Yours truly was recently invited as guest to the JS Party podcast to talk about…not JS! If you’ve been wondering about where the the part of the web is going that is “content”, why it’s so critical to invest in it & the web creator landscape, and what Google is doing about it, I think this would be a worthwhile listen:

Alternatively, listen & comment on JS Party.

I think it ended up being a very good conversation and it’s clear the JS Party crew has a lot of empathy for the non-technical creator struggling on the web (in most developer contexts, I expect more pushback!).
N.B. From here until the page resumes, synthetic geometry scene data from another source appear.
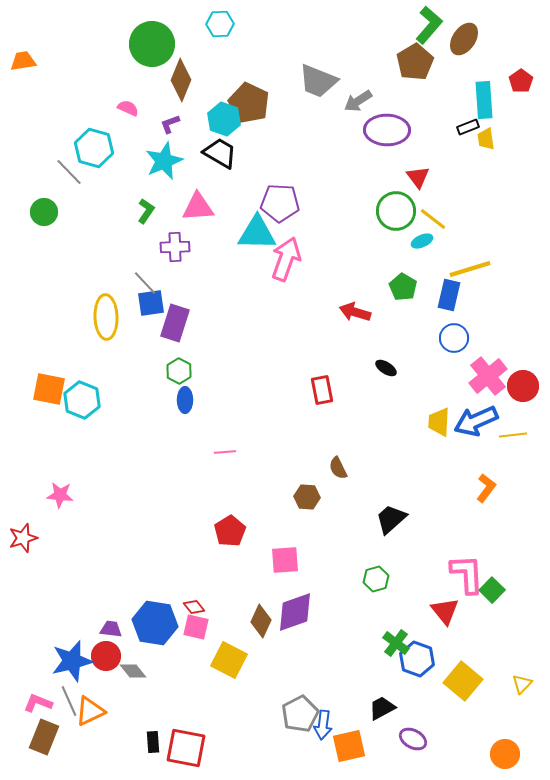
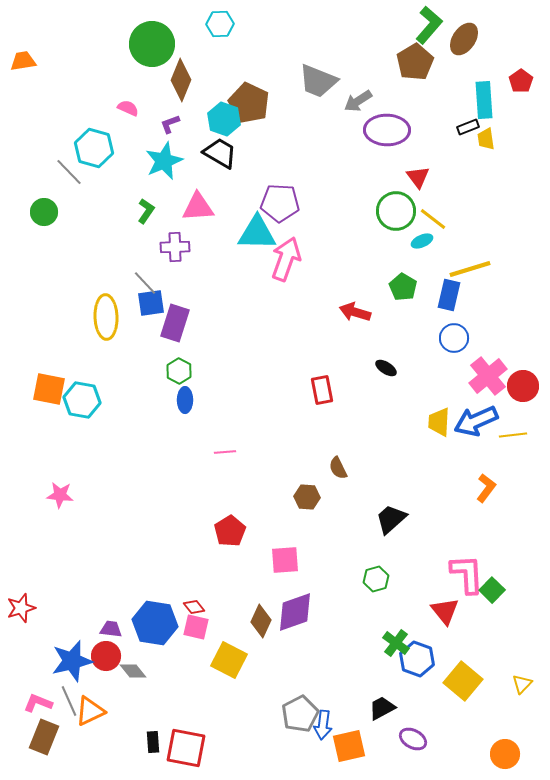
cyan hexagon at (82, 400): rotated 12 degrees counterclockwise
red star at (23, 538): moved 2 px left, 70 px down
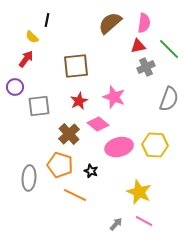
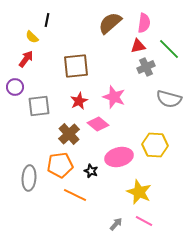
gray semicircle: rotated 85 degrees clockwise
pink ellipse: moved 10 px down
orange pentagon: rotated 25 degrees counterclockwise
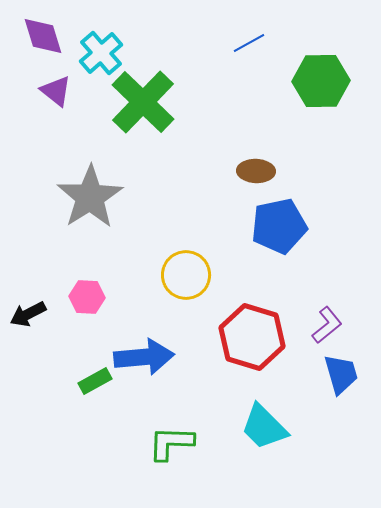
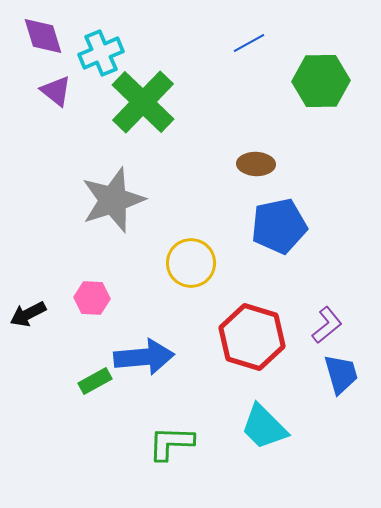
cyan cross: rotated 18 degrees clockwise
brown ellipse: moved 7 px up
gray star: moved 23 px right, 3 px down; rotated 14 degrees clockwise
yellow circle: moved 5 px right, 12 px up
pink hexagon: moved 5 px right, 1 px down
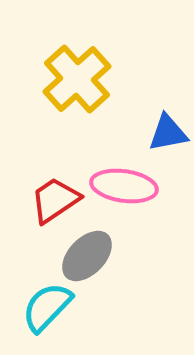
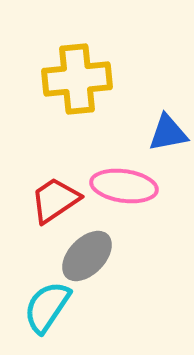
yellow cross: rotated 36 degrees clockwise
cyan semicircle: rotated 10 degrees counterclockwise
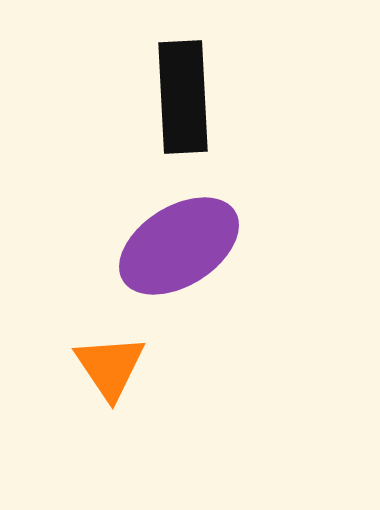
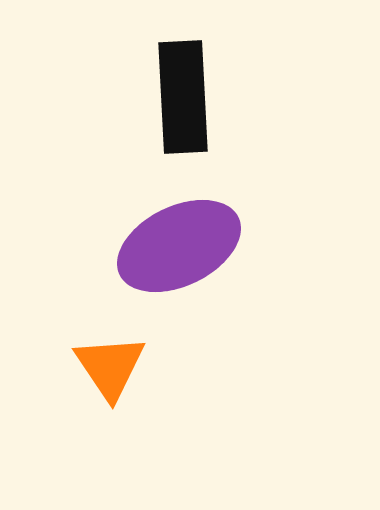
purple ellipse: rotated 6 degrees clockwise
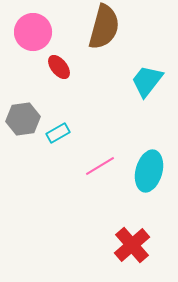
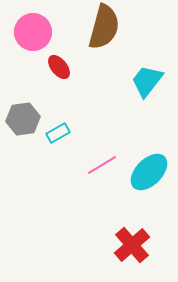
pink line: moved 2 px right, 1 px up
cyan ellipse: moved 1 px down; rotated 30 degrees clockwise
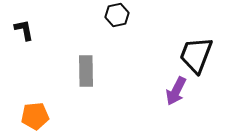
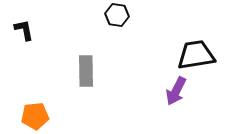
black hexagon: rotated 20 degrees clockwise
black trapezoid: rotated 60 degrees clockwise
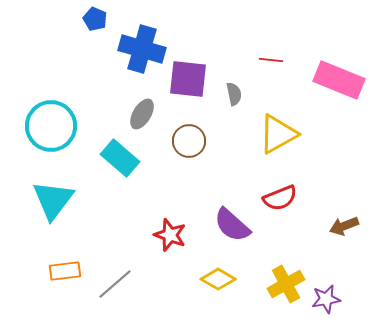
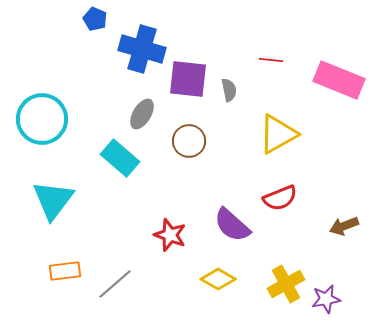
gray semicircle: moved 5 px left, 4 px up
cyan circle: moved 9 px left, 7 px up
We’ve touched lots of important topics, here’s a very rough agenda:

  1. Why we’ve started calling bloggers “web creators”
  2. What Google Web Creators is, and how DevRel was the inspiration for it
  3. Why there’s been little innovation around blogging in the last 20 years
  4. How we’re planning on helping both existing bloggers and new creators & influencers succeed on the web
  5. Why it’s a problem that only big YouTubers can afford to own a custom website
  6. Why Stories on the web are different from stories elsewhere, and a big deal for creators
  7. The sliding scale of open vs. closed platforms & ecosystems
  8. How Google’s incentives are perfectly aligned with creator incentives
  9. How the intention of AMP was fundamentally misunderstood
  10. Why “link in bio” is a significant problem to creators & users
  11. What Google Discover is, why it matters to story discovery, and also, why it doesn’t
  12. How to lead to Web Stories from your social media
  13. Why a picture of your dog might not be a great fit for a Web Story
  14. How onboarding a new creator onto the web is almost comically bad today
  15. Why I believe in anti-gatekeeping, and why it’s a theme for my career
  16. Why newsletters are just a cry for help to get RSS back in a great, user-friendly way
  17. what creators struggle the most with today (spoiler alert: finding time to actually create)
  18. Why kids don’t ‘get’ browsers anymore

This was a densely packed hour around one theme (making sure the web becomes the best platform for creators again), so if that’s your kind of thing, there you go!